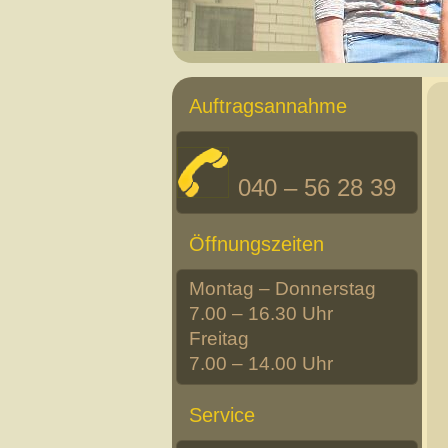
Auftragsannahme
040 – 56 28 39
Öffnungszeiten
Montag – Donnerstag
7.00 – 16.30 Uhr
Freitag
7.00 – 14.00 Uhr
Service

────

Exercise: The records must be copied with no word altered, and without their pictures.

Solved problem:
Auftragsannahme
040 – 56 28 39
Öffnungszeiten
Montag – Donnerstag
7.00 – 16.30 Uhr
Freitag
7.00 – 14.00 Uhr
Service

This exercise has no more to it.